# Ford 1500 pump retrofit



## bmx_lar (May 25, 2015)

So I'm sure there's a few out there with 1500's that have fought the hydraulic pump on these machines. Poor design in my opinion. Got a 1500 for cheap with a bad pump. Only 1 problem, pump is no longer available. Well I busted out some tools, and figured I'd share my progress. Got a 7gpm pump from northern tool, and gonna make it work. I started by welding a lovejoy coupler to a plate, chucked the Lovejoy in the lathe and turned the plate to fit the ID of the front crank pulley. Then I built a plate to mount the pump to the frame. Some careful measurements, and I burned it in. Next comes plumbing and testing her out.


----------



## HarveyW (Sep 15, 2014)

Howdy bmx lar, welcome aboard the Ford / new Holland tractor forum.

Parts for these old Shibaura tractors are becoming harder and harder to get. And expensive as well. I can see the day when these tractors will be salvaged for lack of parts (plus high cost of parts). That's not true to date, as tractorhouse.com has only 12 ea. 1500's listed in their "dismantled machine" section. That's not an excessive number of 1500's in salvage.

You don't have room for your radiator with that setup. Front engine-mount pumps have a short driveshaft that runs from the engine pulley to the pump, which is mounted out front of the grill.


----------



## bmx_lar (May 25, 2015)

Yea, the radiator was one concern I had, and I had the option to raise it if needed, but with the 1 1/2" rubber isolators on the bottom of the radiator, I have about 1/2" clearance. I thought about running a driveshaft, like most front mounts, but decided against it. With the loader on it, I didn't want the pump sticking out the front.


----------



## oldtractor1500 (Mar 5, 2016)

So, what are you going to do with the old pump? I'd like to get a look inside one, and see what dies, before mine does....


----------



## bmx_lar (May 25, 2015)

I'm pretty sure I scrapped it. The steel gears wear on the aluminum housing, and make it so they can't pull the oil up hill. If the pump and the suction screen were mounted lower, it wouldn't be a problem.


----------



## oldtractor1500 (Mar 5, 2016)

Oh well, if you do happen to find it, I'd be happy to cover shipping, and a small fee. I have a full machine shop available, and it might make an interesting project to see what I could do. However, I can't have mine apart for the months it will take in my spare time.

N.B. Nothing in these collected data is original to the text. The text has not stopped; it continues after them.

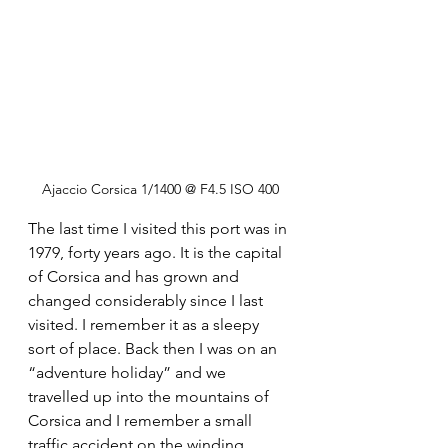
Ajaccio Corsica 1/1400 @ F4.5 ISO 400
The last time I visited this port was in 
1979, forty years ago. It is the capital 
of Corsica and has grown and 
changed considerably since I last 
visited. I remember it as a sleepy 
sort of place. Back then I was on an 
“adventure holiday” and we 
travelled up into the mountains of 
Corsica and I remember a small 
traffic accident on the winding 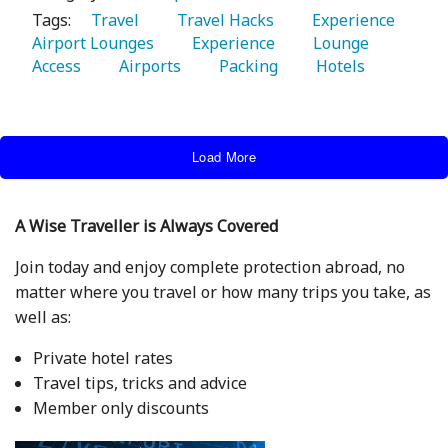
Tags:
   Travel 
   Travel Hacks 
   Experience 
Airport Lounges 
   Experience 
   Lounge 
Access 
   Airports 
   Packing 
   Hotels 
Load More
A Wise Traveller is Always Covered
Join today and enjoy complete protection abroad, no
matter where you travel or how many trips you take, as
well as:
Private hotel rates
Travel tips, tricks and advice
Member only discounts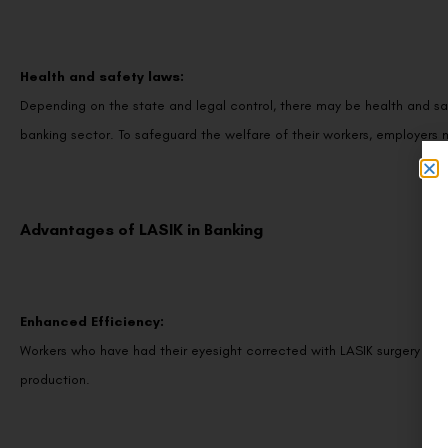
Health and safety laws:
Depending on the state and legal control, there may be health and sa
banking sector. To safeguard the welfare of their workers, employers m
Advantages of LASIK in Banking
Enhanced Efficiency:
Workers who have had their eyesight corrected with LASIK surgery may
production.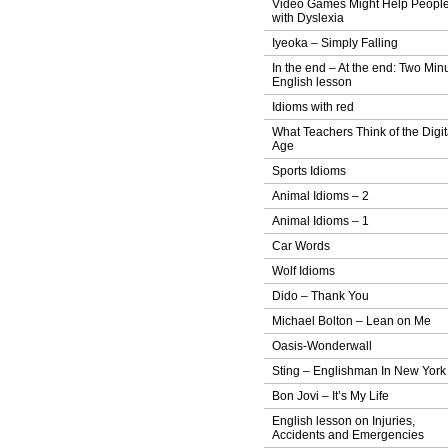
Video Games Might Help Peopl
with Dyslexia
Iyeoka – Simply Falling
In the end – At the end: Two Min
English lesson
Idioms with red
What Teachers Think of the Digit
Age
Sports Idioms
Animal Idioms – 2
Animal Idioms – 1
Car Words
Wolf Idioms
Dido – Thank You
Michael Bolton – Lean on Me
Oasis-Wonderwall
Sting – Englishman In New York
Bon Jovi – It’s My Life
English lesson on Injuries,
Accidents and Emergencies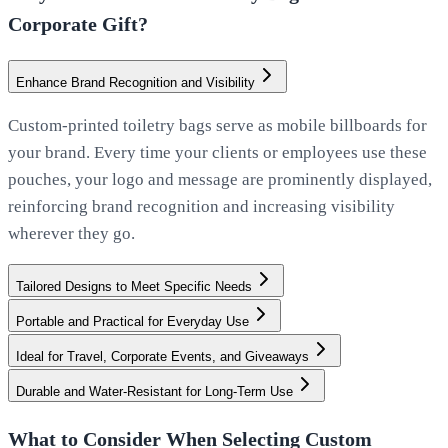
Corporate Gift?
Enhance Brand Recognition and Visibility
Custom-printed toiletry bags serve as mobile billboards for
your brand. Every time your clients or employees use these
pouches, your logo and message are prominently displayed,
reinforcing brand recognition and increasing visibility
wherever they go.
Tailored Designs to Meet Specific Needs
Portable and Practical for Everyday Use
Ideal for Travel, Corporate Events, and Giveaways
Durable and Water-Resistant for Long-Term Use
What to Consider When Selecting Custom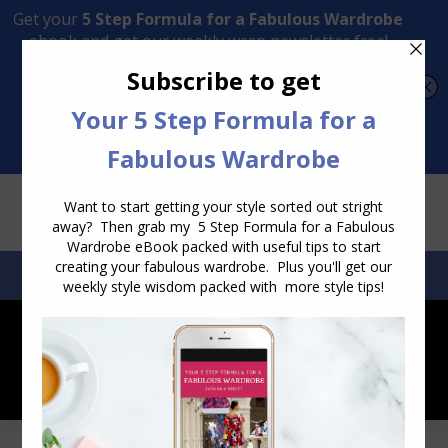
Transform Your Style from Ordinary to Inspired
Watch the Free Masterclass Now
SEARCH:
SEARCH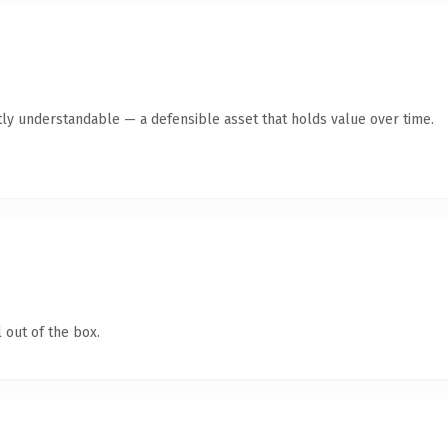
ly understandable — a defensible asset that holds value over time.
 out of the box.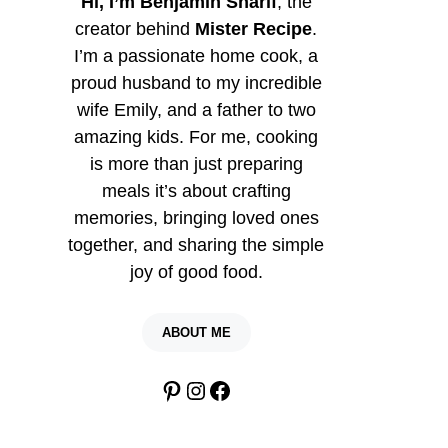
Hi, I’m Benjamin Sharif
, the
creator behind
Mister Recipe
.
I’m a passionate home cook, a
proud husband to my incredible
wife Emily, and a father to two
amazing kids. For me, cooking
is more than just preparing
meals it’s about crafting
memories, bringing loved ones
together, and sharing the simple
joy of good food.
ABOUT ME
Pinterest
Instagram
Facebook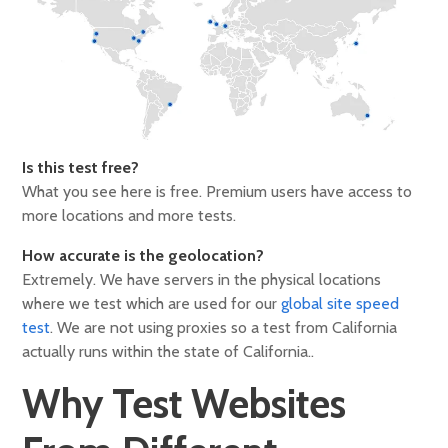
Is this test free?
What you see here is free. Premium users have access to
more locations and more tests.
How accurate is the geolocation?
Extremely. We have servers in the physical locations
where we test which are used for our
global site speed
test
. We are not using proxies so a test from California
actually runs within the state of California..
Why Test Websites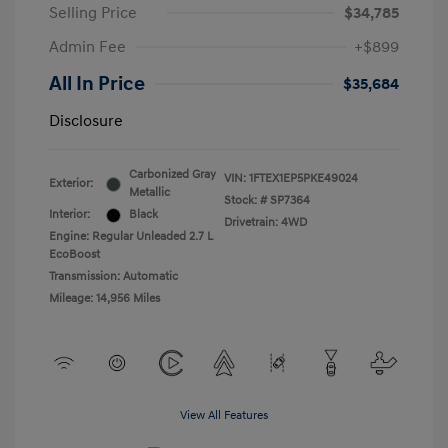
Selling Price
$34,785
Admin Fee
+$899
All In Price
$35,684
Disclosure
Carbonized Gray
VIN:
1FTEX1EP5PKE49024
Exterior:
Metallic
Stock: #
SP7364
Interior:
Black
Drivetrain: 4WD
Engine: Regular Unleaded 2.7 L
EcoBoost
Transmission: Automatic
Mileage: 14,956 Miles
View All Features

By the way, does your differential lock work? I'm having a problem, but the drawings don't show the detail I need. I'm particularly curious if the roll pin on the right side where the diff lock pedal shaft enters the diff case, rests against the casting, or is there a gap between them.
Thanks!


----------



## bmx_lar (May 25, 2015)

Mine works well, was just using it the other week plowing. Here's some pics of mine in the disengaged position. Hope it helps.


----------



## oldtractor1500 (Mar 5, 2016)

Thanks for the photos!
Not what I thought the problem might be.
I've got the lift cylinder cover off, and everything looks like it's working properly, just not enough travel to engage the dog clutch. Working it from inside the case, it engages, just not from the pedal.
Next, I guess I'm going to have to pull the differential carrier. My biggest concern is there might be broken bits that would muck up the transmission/differential, if I don't get them out. Found nothing in the filter, or drained fluid. Fished about with a magnet, and found nothing. Oh well, nothing's ever easy!
Thanks again!


----------